Tony Redondo

currency; exchange rates; pound rates; transfers;

by Tony Redondo on November 22, 2010

The pound was steady against both the euro and US dollar on Friday as the much awaited rescue package of Ireland failed to materialise but has fallen this morning when the European markets reopened after the weekend announcement of an up to €90 bn recue package for the stricken Irish economy, the second European bail out in 6 months after the rescue of Greece in May.

The bond markets also welcomed the Irish Republic’s bail out news, with yields on Irish bonds falling below 8%.

In a quiet news day for the UK economy, UK banks and building societies have advised that they do not expect any significant recovery in mortgage lending next year in the UK.

A new vetting process for mortgages could “cement in place restricted… lending”, denying many the chance to buy the homes they want, they added.

The warning comes after figures showed new mortgages last month, at £12.4bn, were the lowest for a decade.

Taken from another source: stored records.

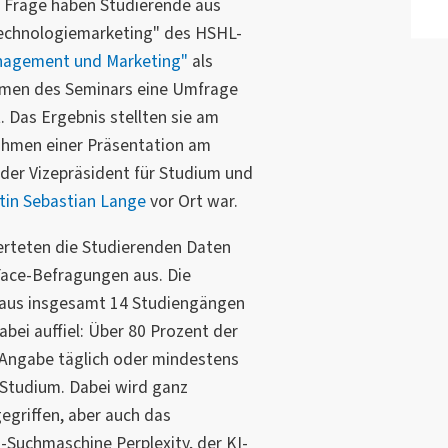
e Frage haben Studierende aus
echnologiemarketing" des HSHL-
nagement und Marketing"
als
men des Seminars eine Umfrage
 Das Ergebnis stellten sie am
ahmen einer Präsentation am
der Vizepräsident für Studium und
stin Sebastian Lange
vor Ort war.
werteten die Studierenden Daten
Face-Befragungen aus. Die
aus insgesamt 14 Studiengängen
ei auffiel: Über 80 Prozent der
 Angabe täglich oder mindestens
 Studium. Dabei wird ganz
griffen, aber auch das
-Suchmaschine Perplexity, der KI-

First time buyers are most affected by the lending drought.

Mortgage lending is barely a third of the level of three years ago.

For first time buyers, many who could easily afford the monthly payments on a mortgage are prevented from buying because deposits are so high, he added.

The average down payment for new buyers is 24% of the price.

With key data about the performance of the UK economy over the three months to September 2010 due out on Wednesday, the long expected retracement of the pound against the Euro once the Irish recue is in place could accelerate if Wednesday’s data confirms a slowdown in economic activity in the UK.

The US dollar fell as China’s main economic planning agency moved to reassure people who fear inflation is getting out of control.

The National Development and Reform Commission (NDRC) said in a statement that the country had “the capacity” to keep prices in check.

There is particular concern about food price inflation, amid suggestions that some people are hoarding commodities.

The muted markets also allowed the pound to pick up against the so called high yielding currencies like the Australian and New Zealand dollars and South African Rand.